Content Credentials is a technology developed by the C2PA, a standards organization composed of ~100 companies working to build and implement a global standard for digital content provenance. The three pillars of durable Content Credentials implementation are cryptographically secure metadata, invisible watermarking, and cloud-based fingerprinting. Content Credentials allow consumers to see where and how digital files were created and edited.
Third, our current regulatory system is not prepared or equipped to handle this new era of generative AI. There is, for example, no criminal law in the UK which specifically covers the scenario involving Mayor Khan. Sooner than later, we will need to put in place regulatory guardrails that prevent this type of abuse while still preserving individual rights of expression. This will surely involve juggling at times conflicting ideals.
A governing principle that I have been advocating around the use of generative AI to mimic a person's voice or likeness is "consent and disclosure:" A person depicted should consent to their likeness being used and any AI-generated content should be clearly labeled as such.

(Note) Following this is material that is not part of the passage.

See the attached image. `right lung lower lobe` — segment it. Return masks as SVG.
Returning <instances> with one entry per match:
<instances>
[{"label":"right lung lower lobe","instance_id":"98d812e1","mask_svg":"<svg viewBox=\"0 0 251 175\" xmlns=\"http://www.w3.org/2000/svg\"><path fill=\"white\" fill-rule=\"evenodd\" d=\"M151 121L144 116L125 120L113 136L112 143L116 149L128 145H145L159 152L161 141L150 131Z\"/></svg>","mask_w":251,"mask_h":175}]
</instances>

Fourth, fake content often gains traction when it conforms to preconceived biases and notions. In this case, the fake audio of Mayor Khan played into the intolerance and distrust of others that has become all too common. We have to learn how to better disagree with each other without demonizing those with whom we don't agree. As a technologist, I am wholly disqualified to opine about how to accomplish this, but I believe that the technological and regulatory guardrails enumerated above are necessary but not entirely sufficient to achieve this goal.
Moving Forward
The paradox of our digital world is that the internet was designed to democratize access to information and knowledge. It did. But it democratized access to both good and entertaining information, and bad, deceptive, and hateful malinformation. And because of the nature of the attention economy that drives social media, the latter seems to generally gain more traction and visibility than the former.
It is said that generative AI will democratize access to creating content. But in the same way, this democratization does not distinguish between the good, the bad, and the ugly. Perhaps we were naive in the early days of the internet, but we should – at a minimum – learn from our past mistakes, and do better in this next stage of the technology revolution and work hard to create a landscape in which technology works for our betterment, not downfall.

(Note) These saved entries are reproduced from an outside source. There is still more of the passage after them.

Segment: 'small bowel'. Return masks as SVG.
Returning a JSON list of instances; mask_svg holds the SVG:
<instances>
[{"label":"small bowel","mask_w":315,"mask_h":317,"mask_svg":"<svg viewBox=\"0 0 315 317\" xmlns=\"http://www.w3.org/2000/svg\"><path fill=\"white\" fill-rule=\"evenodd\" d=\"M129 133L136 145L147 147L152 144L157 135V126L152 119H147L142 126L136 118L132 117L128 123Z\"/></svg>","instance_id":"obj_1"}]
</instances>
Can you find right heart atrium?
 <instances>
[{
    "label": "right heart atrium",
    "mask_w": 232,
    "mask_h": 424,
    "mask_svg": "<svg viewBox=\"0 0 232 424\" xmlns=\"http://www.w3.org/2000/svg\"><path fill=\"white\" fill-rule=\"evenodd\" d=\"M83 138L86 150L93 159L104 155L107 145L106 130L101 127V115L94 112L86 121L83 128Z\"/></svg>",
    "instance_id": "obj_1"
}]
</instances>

Author bio: Professor Hany Farid is a world-renowned expert in the field of misinformation, disinformation, and digital forensics. He joined the Content Authenticity Initiative (CAI) as an advisor in June 2023. The CAI is an Adobe-led community of media and tech companies, NGOs, academics, and others working to promote adoption of the open industry standard for content authenticity and provenance.
Professor Farid teaches at the University of California, Berkeley, with a joint appointment in electrical engineering and computer sciences at the School of Information. He’s also a member of the Berkeley Artificial Intelligence Lab, Berkeley Institute for Data Science, Center for Innovation in Vision and Optics, Development Engineering Program, and Vision Science Program, and he’s a senior faculty advisor for the Center for Long-Term Cybersecurity. His research focuses on digital forensics, forensic science, misinformation, image analysis, and human perception.

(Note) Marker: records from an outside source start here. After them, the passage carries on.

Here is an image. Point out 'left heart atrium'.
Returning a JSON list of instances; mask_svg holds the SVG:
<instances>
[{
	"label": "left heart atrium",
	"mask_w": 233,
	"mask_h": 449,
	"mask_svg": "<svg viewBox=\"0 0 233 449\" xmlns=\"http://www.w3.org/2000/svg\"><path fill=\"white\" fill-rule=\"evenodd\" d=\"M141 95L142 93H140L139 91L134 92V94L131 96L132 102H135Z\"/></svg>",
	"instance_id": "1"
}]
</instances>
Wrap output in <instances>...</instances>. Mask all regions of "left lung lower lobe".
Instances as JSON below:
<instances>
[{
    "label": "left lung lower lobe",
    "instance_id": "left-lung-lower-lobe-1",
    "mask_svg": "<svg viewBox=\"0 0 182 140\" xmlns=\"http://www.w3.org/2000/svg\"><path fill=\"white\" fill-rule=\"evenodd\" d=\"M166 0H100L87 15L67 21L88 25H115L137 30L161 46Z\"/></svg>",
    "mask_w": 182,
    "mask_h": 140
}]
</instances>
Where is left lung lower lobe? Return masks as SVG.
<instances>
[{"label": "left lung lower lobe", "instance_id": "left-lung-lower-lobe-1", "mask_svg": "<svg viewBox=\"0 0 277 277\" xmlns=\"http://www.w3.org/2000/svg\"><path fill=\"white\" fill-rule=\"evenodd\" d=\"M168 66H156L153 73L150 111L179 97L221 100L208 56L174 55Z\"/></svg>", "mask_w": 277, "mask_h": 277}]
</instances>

He received his undergraduate degree in computer science and applied mathematics from the University of Rochester in 1989, his M.S. in computer science from SUNY Albany, and his Ph.D. in computer science from the University of Pennsylvania in 1997. Following a two-year post-doctoral fellowship in brain and cognitive sciences at MIT, he joined the faculty at Dartmouth College in 1999 where he remained until 2019.
Professor Farid is the recipient of an Alfred P. Sloan Fellowship and a John Simon Guggenheim Fellowship, and he’s a fellow of the National Academy of Inventors.